In due course, these ads are expected to roll out to all of AT&T’s video services, including AT&T TV NOW. Some AT&T video customers might have already seen these ads in action.

Paused ads are exactly what they sound like. Ads that are show to the public when the viewer pauses the content. The idea here is to provide a way to deliver ads that doesn’t, or minimally impacts on the viewing experience. That is, an ad that does not interrupt the video, but one that is shown when the viewer chooses to interrupt the video.

In a recent interview with Xandr CEO, Brian Lesser, it become clear these ads are already being sold to advertisers. In some cases, the ads have already been shown on select AT&T video services, including DIRECTV. Xandr is an advertising company owned by AT&T.

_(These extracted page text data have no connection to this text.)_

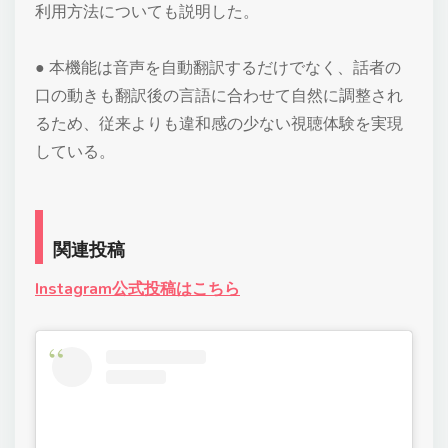
利用方法についても説明した。
● 本機能は音声を自動翻訳するだけでなく、話者の
口の動きも翻訳後の言語に合わせて自然に調整され
るため、従来よりも違和感の少ない視聴体験を実現
している。
関連投稿
Instagram公式投稿はこちら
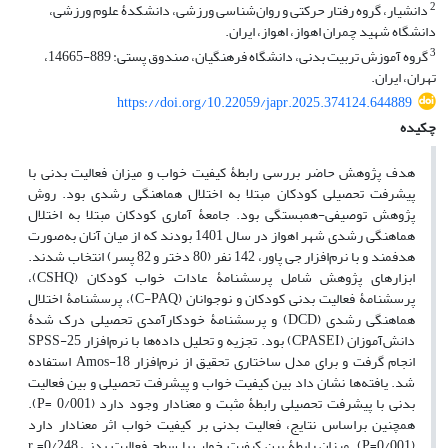
2
دانشیار، گروه رفتار حرکتی و روان‌شناسی ورزشی، دانشکدۀ علوم ورزشی،
دانشگاه شهید چمران اهواز، اهواز، ایران.
3
گروه آموزش تربیت بدنی، دانشگاه فرهنگیان، صندوق پستی: 889-14665،
تهران، ایران.
https://doi.org/10.22059/japr.2025.374124.644889
چکیده
هدف پژوهش حاضر بررسی رابطۀ کیفیت خواب و میزان فعالیت بدنی با
پیشرفت تحصیلی کودکان مبتلا به اختلال هماهنگی رشدی بود. روش
پژوهش توصیفی-همبستگی بود. جامعۀ آماری کودکان مبتلا به اختلال
هماهنگی رشدی شهر اهواز در سال 1401 بودند که از میان آنان به‌صورت
هدفمند و با نرم‌افزار جی پاور، 142 نفر (80 دختر و 82 پسر) انتخاب شدند.
ابزارهای پژوهش شامل پرسشنامۀ عادات خواب کودکان (CSHQ)،
پرسشنامۀ فعالیت بدنی کودکان و نوجوانان (C-PAQ)، پرسشنامۀ اختلال
هماهنگی رشدی (DCD) و پرسشنامۀ خودکارآمدی تحصیلی درک شدۀ
دانش‌آموزان (CPASEI) بود. تجزیه و تحلیل داده‌ها با نرم‌افزار SPSS-25
انجام گرفت و برای مدل ساختاری تحقیق از نرم‌افزار Amos-18 استفاده
شد. یافته‌ها نشان داد بین کیفیت خواب و پیشرفت تحصیلی و بین فعالیت
بدنی با پیشرفت تحصیلی رابطۀ مثبت و معنادار وجود دارد (0/001 =P).
همچنین براساس نتایج، فعالیت بدنی بر کیفیت خواب اثر معنادار دارد
(0/001=P). میزان رابطۀ بین کیفیت خواب با سطح فعالیت بدنی 0/248= r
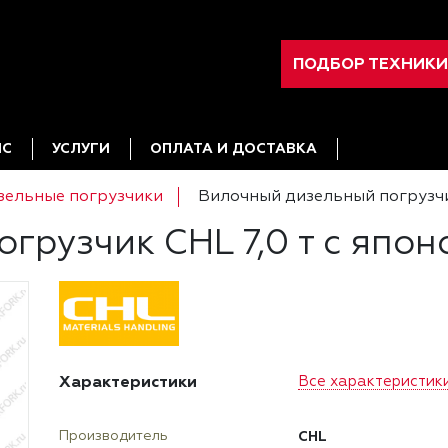
ПОДБОР ТЕХНИКИ
ИС
УСЛУГИ
ОПЛАТА И ДОСТАВКА
зельные погрузчики
Вилочный дизельный погрузчик
рузчик CHL 7,0 т с япон
Характеристики
Все характеристик
CHL
Производитель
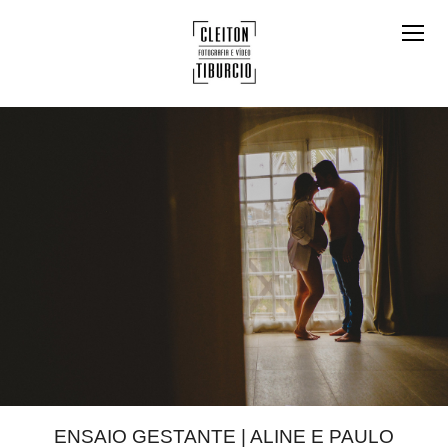
ENSAIO GESTANTE | ALINE E PAULO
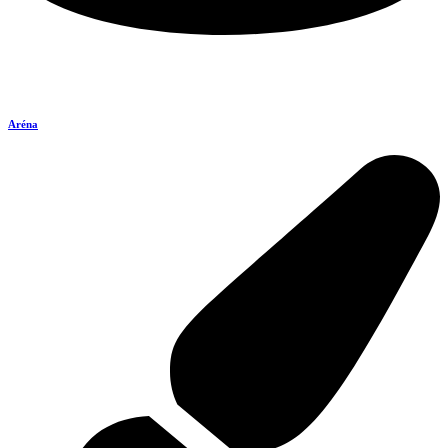
Aréna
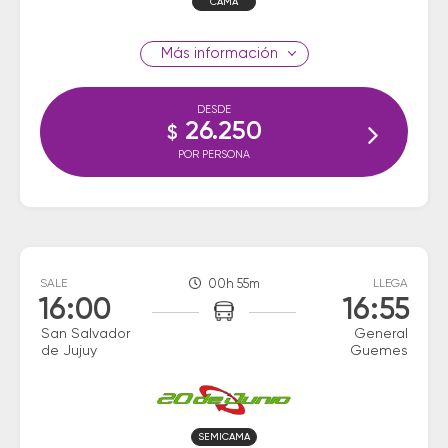
CAMA
información
DESDE
26.250
$
POR PERSONA
SALE
00h 55m
LLEGA
16:00
16:55
San Salvador
General
de Jujuy
Guemes
SEMICAMA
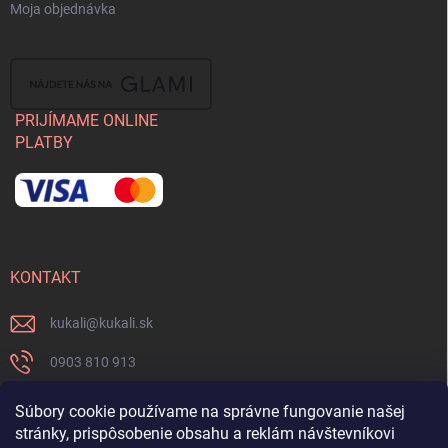
Moja objednávka
PRIJÍMAME ONLINE
PLATBY
KONTAKT
kukali
@
kukali.sk
0903 810 913
0903 810 913
Súbory cookie používame na správne fungovanie našej
stránky, prispôsobenie obsahu a reklám návštevníkovi
Nenechajte si ujsť novinky a sledujte nás na FB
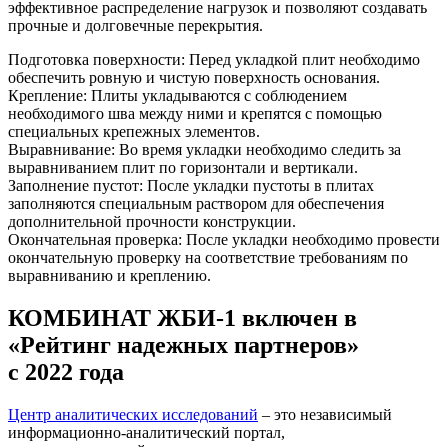
эффективное распределение нагрузок и позволяют создавать
прочные и долговечные перекрытия.
Подготовка поверхности: Перед укладкой плит необходимо
обеспечить ровную и чистую поверхность основания.
Крепление: Плиты укладываются с соблюдением
необходимого шва между ними и крепятся с помощью
специальных крепежных элементов.
Выравнивание: Во время укладки необходимо следить за
выравниванием плит по горизонтали и вертикали.
Заполнение пустот: После укладки пустоты в плитах
заполняются специальным раствором для обеспечения
дополнительной прочности конструкции.
Окончательная проверка: После укладки необходимо провести
окончательную проверку на соответствие требованиям по
выравниванию и креплению.
КОМБИНАТ ЖБИ-1 включен в
«Рейтинг надежных партнеров»
с 2022 года
Центр аналитических исследований
– это независимый
информационно-аналитический портал,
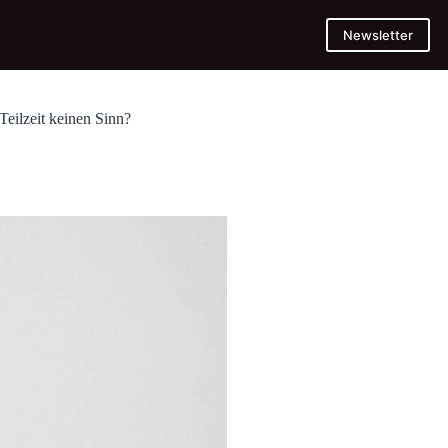
Newsletter
Teilzeit keinen Sinn?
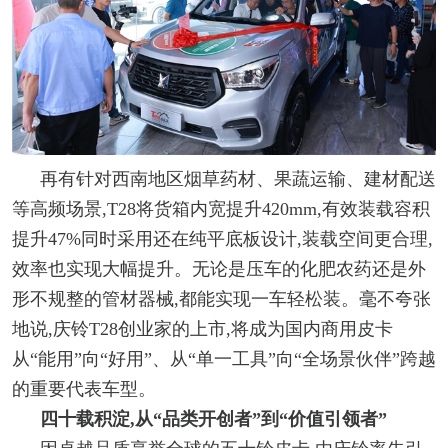
再有针对西南地区烟草药材、果蔬运输、建材配送
等高频场景,T28将货箱内宽提升420mm,有效装载容积
提升47%同时采用还在纯平底板设计,装载空间更合理,
效率也实现大幅提升。无论是压车的化肥农药还是外
形不规整的管材器械,都能实现一车轻松装。毫不夸张
地说,庆铃T28创业家的上市,将成为国内商用皮卡
从“能用”向“好用”、从“单一工具”向“全场景伙伴”跨越
的重要代表车型。
四十载积淀,从
“
品类开创者
”
到
“
价值引领者
”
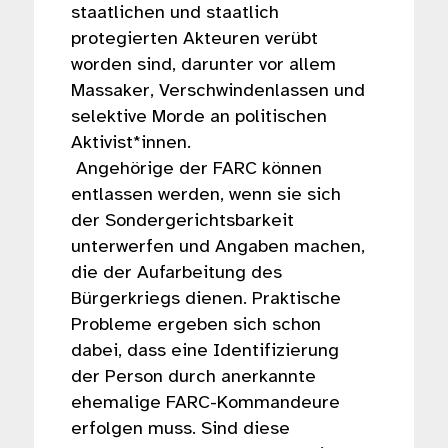
staatlichen und staatlich
protegierten Akteuren verübt
worden sind, darunter vor allem
Massaker, Verschwindenlassen und
selektive Morde an politischen
Aktivist*innen.
Angehörige der FARC können
entlassen werden, wenn sie sich
der Sondergerichtsbarkeit
unterwerfen und Angaben machen,
die der Aufarbeitung des
Bürgerkriegs dienen. Praktische
Probleme ergeben sich schon
dabei, dass eine Identifizierung
der Person durch anerkannte
ehemalige FARC-Kommandeure
erfolgen muss. Sind diese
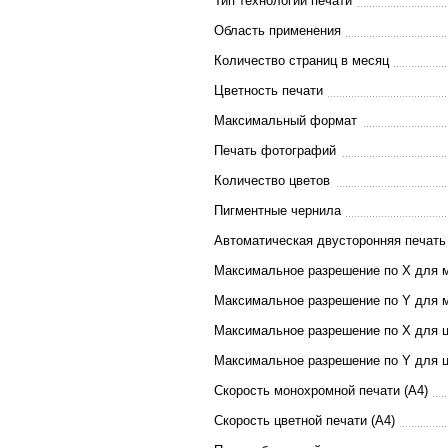
Тип технологии печати
Область применения
Количество страниц в месяц
Цветность печати
Максимальный формат
Печать фотографий
Количество цветов
Пигментные чернила
Автоматическая двусторонняя печать
Максимальное разрешение по X для 
Максимальное разрешение по Y для 
Максимальное разрешение по X для ц
Максимальное разрешение по Y для ц
Скорость монохромной печати (A4)
Скорость цветной печати (A4)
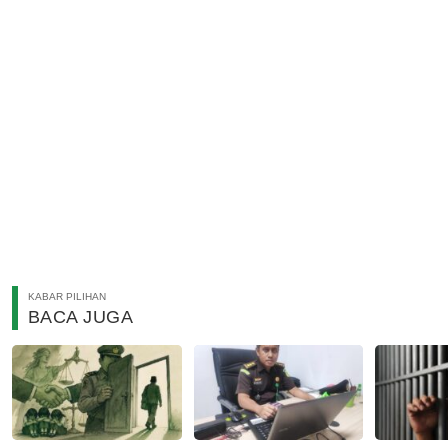
KABAR PILIHAN
BACA JUGA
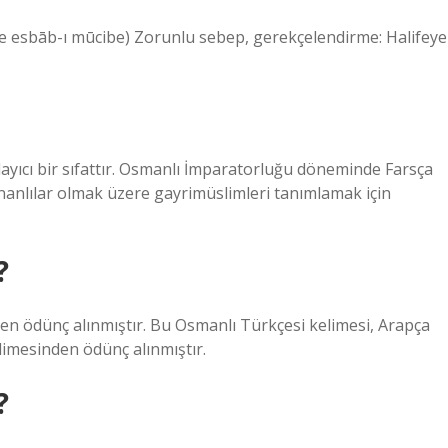
 ve esbāb-ı mūcibe) Zorunlu sebep, gerekçelendirme: Halifeye
ılayıcı bir sıfattır. Osmanlı İmparatorluğu döneminde Farsça
nanlılar olmak üzere gayrimüslimleri tanımlamak için
?
 çoğulu olan أَخْبَار‎ (ʾaḫbār) kelimesinden ödünç alınmıştır.
?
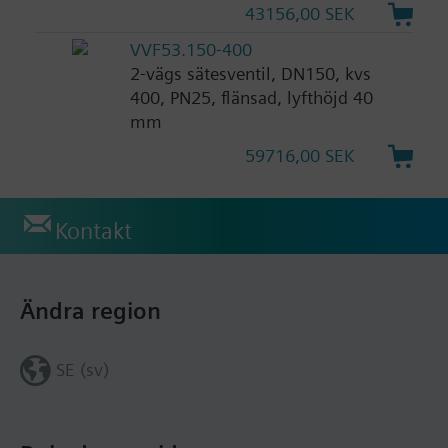
43156,00 SEK
VVF53.150-400
2-vägs sätesventil, DN150, kvs
400, PN25, flänsad, lyfthöjd 40
mm
59716,00 SEK
Kontakt
Ändra region
SE (sv)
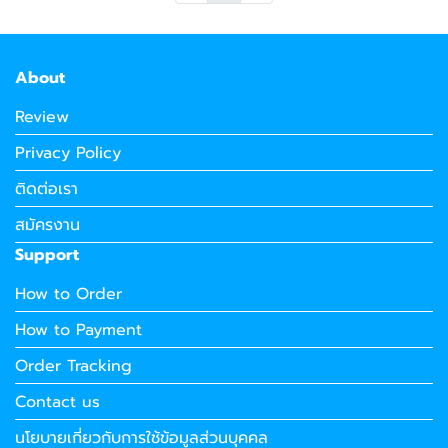
About
Review
Privacy Policy
ติดต่อเรา
สมัครงาน
Support
How to Order
How to Payment
Order Tracking
Contact us
นโยบายเกี่ยวกับการใช้ข้อมูลส่วนบุคคล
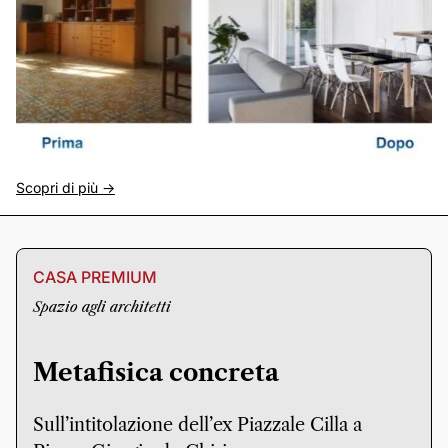
Scopri di più ->
CASA PREMIUM
Spazio agli architetti
Metafisica concreta
Sull’intitolazione dell’ex Piazzale Cilla a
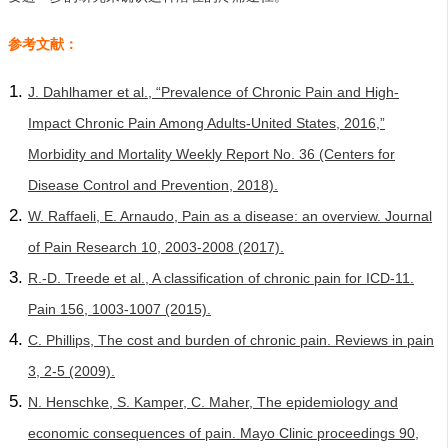
参考文献：
J. Dahlhamer et al., “Prevalence of Chronic Pain and High-
Impact Chronic Pain Among Adults-United States, 2016,”
Morbidity and Mortality Weekly Report No. 36 (Centers for
Disease Control and Prevention, 2018).
W. Raffaeli, E. Arnaudo, Pain as a disease: an overview. Journal
of Pain Research 10, 2003-2008 (2017).
R.-D. Treede et al., A classification of chronic pain for ICD-11.
Pain 156, 1003-1007 (2015).
C. Phillips, The cost and burden of chronic pain. Reviews in pain
3, 2-5 (2009).
N. Henschke, S. Kamper, C. Maher, The epidemiology and
economic consequences of pain. Mayo Clinic proceedings 90,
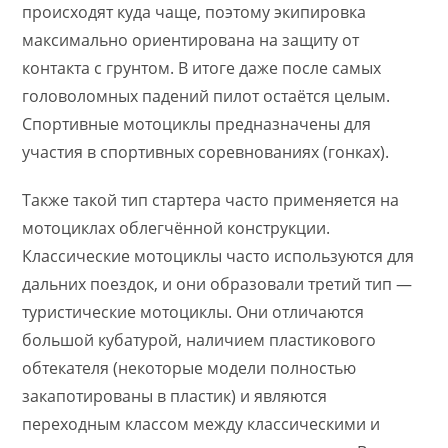
происходят куда чаще, поэтому экипировка
максимально ориентирована на защиту от
контакта с грунтом. В итоге даже после самых
головоломных падений пилот остаётся целым.
Спортивные мотоциклы предназначены для
участия в спортивных соревнованиях (гонках).
Также такой тип стартера часто применяется на
мотоциклах облегчённой конструкции.
Классические мотоциклы часто используются для
дальних поездок, и они образовали третий тип —
туристические мотоциклы. Они отличаются
большой кубатурой, наличием пластикового
обтекателя (некоторые модели полностью
закапотированы в пластик) и являются
переходным классом между классическими и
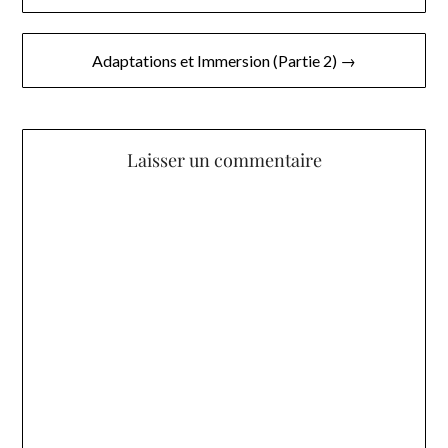
de
l’article
Adaptations et Immersion (Partie 2) →
Laisser un commentaire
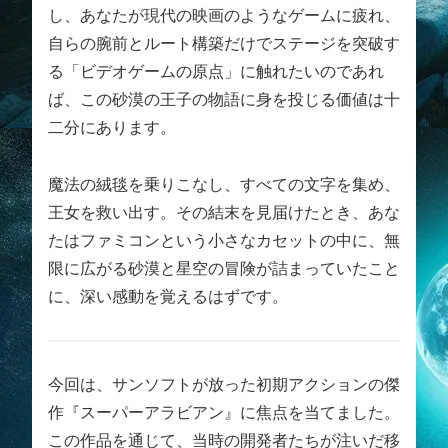
し、あなたが現代の映画のようなゲームに疲れ、
自らの腕前とルート構築だけでステージを突破す
る「ビデオゲームの原点」に触れたいのであれ
ば、この砂漠の王子の物語に身を投じる価値は十
二分にあります。
魔法の絨毯を乗りこなし、すべての文字を集め、
王女を救い出す。その結末を見届けたとき、あな
たはファミコンという小さなカセットの中に、無
限に広がる砂漠と星空の冒険が詰まっていたこと
に、深い感動を覚えるはずです。
今回は、サンソフトが放った初期アクションの傑
作『スーパーアラビアン』に焦点を当てました。
この作品を通じて、当時の開発者たちが注いだ移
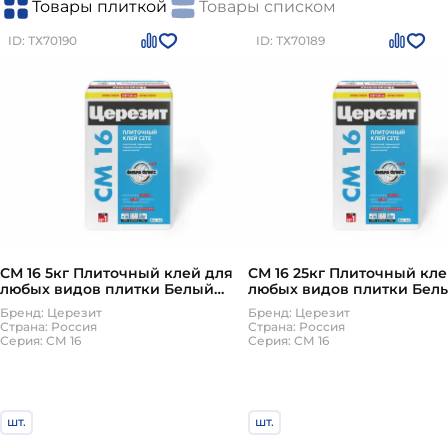
Товары плиткой
Товары списком
ID: ТХ70190
ID: ТХ70189
СМ 16 5кг Плиточный клей для
СМ 16 25кг Плиточный кле
любых видов плитки Белый
любых видов плитки Бел
Церезит
Церезит
Бренд: Церезит
Бренд: Церезит
Страна: Россия
Страна: Россия
Серия: СМ 16
Серия: СМ 16
шт.
шт.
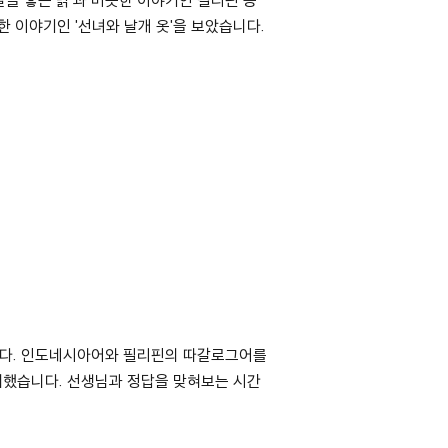
한 이야기인 '선녀와 날개 옷'을 보았습니다.
니다. 인도네시아어와 필리핀의 따갈로그어를
워했습니다. 선생님과 정답을 맞혀보는 시간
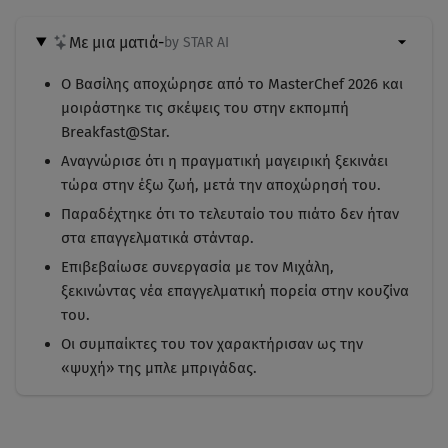
Με μια ματιά
-
by STAR AI
Ο Βασίλης αποχώρησε από το MasterChef 2026 και
μοιράστηκε τις σκέψεις του στην εκπομπή
Breakfast@Star.
Αναγνώρισε ότι η πραγματική μαγειρική ξεκινάει
τώρα στην έξω ζωή, μετά την αποχώρησή του.
Παραδέχτηκε ότι το τελευταίο του πιάτο δεν ήταν
στα επαγγελματικά στάνταρ.
Επιβεβαίωσε συνεργασία με τον Μιχάλη,
ξεκινώντας νέα επαγγελματική πορεία στην κουζίνα
του.
Οι συμπαίκτες του τον χαρακτήρισαν ως την
«ψυχή» της μπλε μπριγάδας.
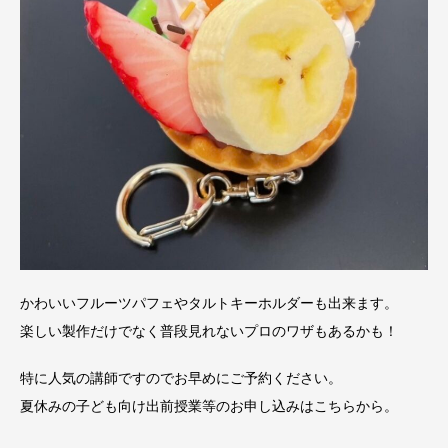
かわいいフルーツパフェやタルトキーホルダーも出来ます。
楽しい製作だけでなく普段見れないプロのワザもあるかも！
特に人気の講師ですのでお早めにご予約ください。
夏休みの子ども向け出前授業等のお申し込みはこちらから。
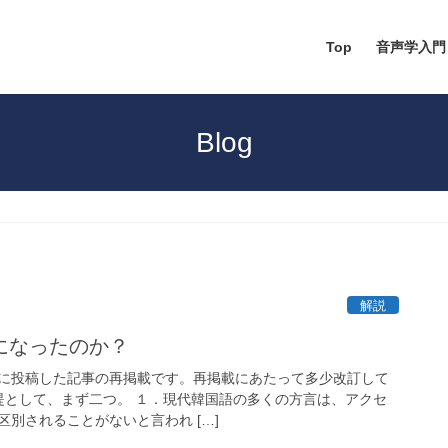
Top
音声学入門
Blog
解説
になったのか？
teに投稿した記事の再掲載です。再掲載にあたって多少改訂して
前提として、まず二つ。 １．現代韓国語の多くの方言は、アクセ
別されることがないと言われ […]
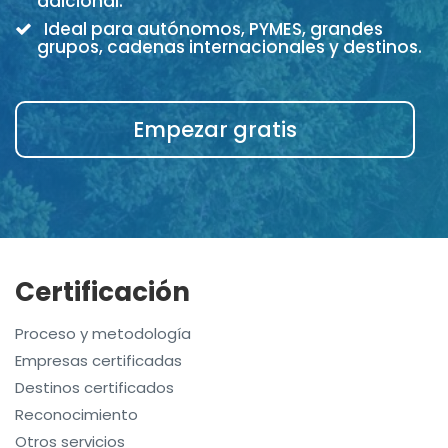
adicional.
Ideal para autónomos, PYMES, grandes
grupos, cadenas internacionales y destinos.
Empezar gratis
Certificación
Proceso y metodología
Empresas certificadas
Destinos certificados
Reconocimiento
Otros servicios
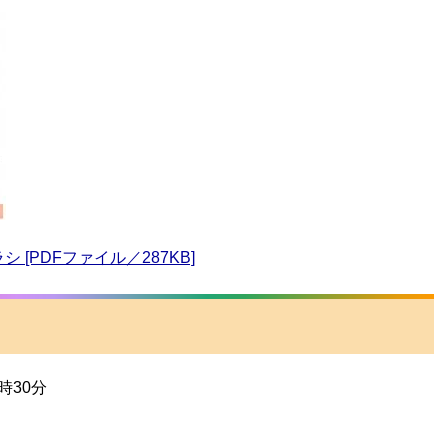
 [PDFファイル／287KB]
時30分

AT&T not the only one invested in paused ads

AT&T is not the only video provider that’s currently working with paused ads. Hulu is too. Unlike AT&T’s approach which actually plays a video while the content is paused, Hulu has so far opted to show a static image. In this sense, Hulu’s paused ads are more similar to a billboard advertisement that overlays the pause screen with a reference to a company, product or both.

Companies like AT&T and Hulu are turning to these newer and more novel ad delivery methods as a means to stem the lack of ad space in modern video. With more consumers now opting to watch content on-demand or via DVR, video providers are finding they have less ad space to sell. This has not only resulted in the price of ads going up, but also the need to come up with new ways to deliver ads. Paused ads appears to be one of the more popular approaches so far, although it is certainly not the only one.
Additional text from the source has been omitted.